It might not be your favorite season, or it might be, but it's
in God's hands and seasons change. I will not fear what man can
do unto me. Why? Because my times are in
thy hand." When the Lord does open our understanding,
and thank God He does, and gives us just a glimpse sometimes of
how things really are, it's amazing how very little
we find ourselves believing that God really is God. But folks, our dependence must
be totally upon Him. It's not you that can preserve
your reputation among men. It's God. Look at Job, the awful so-called
sinner. Look at Elijah, the so-called
troubler of Israel. That's what the king called him. Look at Moses, the so-called
blasphemer of God. His own people called him that. It's the Lord who brought his
people through all these things, who brought his servants through
all these things. So you and I this morning have no defense
against the notions, the accusations, the misunderstandings, the conclusions
of men. How many of you have ever been
lied on, falsely accused, or wrongly condemned? Well, I could
say probably all of you. But I remind you, it could not
happen except our God let it happen. And it didn't happen just so
they could have somebody to pick on. It happened so God could
work in my heart, in your heart, during these seasons of our lives. And we understand that we can't
fix anything. We can't convince people of anything. We lose the battle. David said,
Thou art my God. Thy time, my times, my seasons
are in Thy hand. David is saying here, I'm not
giving the devil credit. You, Lord, are the one that controls
all things. He is sovereign in the seasons
of life. God is greater than all. And I've got a lot of scriptures
we could look at. I'm just going to turn to the
one about wild beasts. When we think about the greatness
of our God, He is able to cause wild beasts to forget their natural
instinct. That's how sovereign our God
is. The one whose name we're met
in this morning to worship. This is how much in control He
is. Do you remember that story in
Daniel chapter 6? When they had told Daniel, you're
going to have to stop this praying business for 30 days. Just don't
do it to your God. Daniel said, no, I can't do that.

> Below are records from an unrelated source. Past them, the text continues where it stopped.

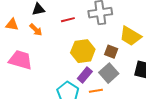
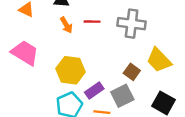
orange arrow: (36, 30) -> (66, 25), moved
yellow hexagon: (83, 51) -> (71, 70), moved

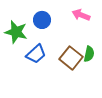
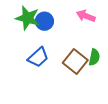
green star: (16, 32) -> (27, 18), moved

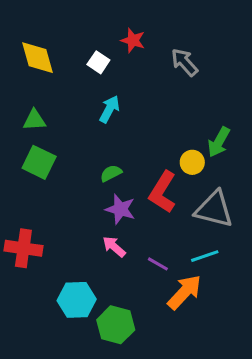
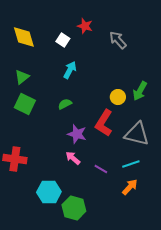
green triangle: (34, 120) -> (22, 77), turned -35
yellow circle: (192, 162) -> (118, 97), moved
green semicircle: (111, 173) -> (65, 104), moved
orange arrow: (184, 292) -> (130, 187), moved, size x0.7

He said, I can't. They said, well, if you don't,
we're going to throw you into a den of lions. Now some of the
modernists said it was a lion's den, but there wasn't any lions
in it. No, the scripture says it was a, don't say it was a
lion's den, it says it was a den of lions. They're in there, see,
they're in there. And according to history, when
this time came, when they were going to do something like this,
they would starve those lions for days to make sure they were
hungry enough to do the job. And not only that, but the fellow
they were going to throw in, they would cut him so the lions
could smell the blood and be ready to devour him. But you know the story. The Lord
delivered Daniel out of the lion's den. Not from going into it,
but out of it. He went into it. and spent the
night in there with the lions. And God shut the lions' mouth. You say, well, they just didn't
have any appetite. Oh, they had the appetite, but
Daniel had a God. Oh, they probably just didn't
smell the blood. Oh, but Daniel had a God. That's the difference. And I have a God this morning.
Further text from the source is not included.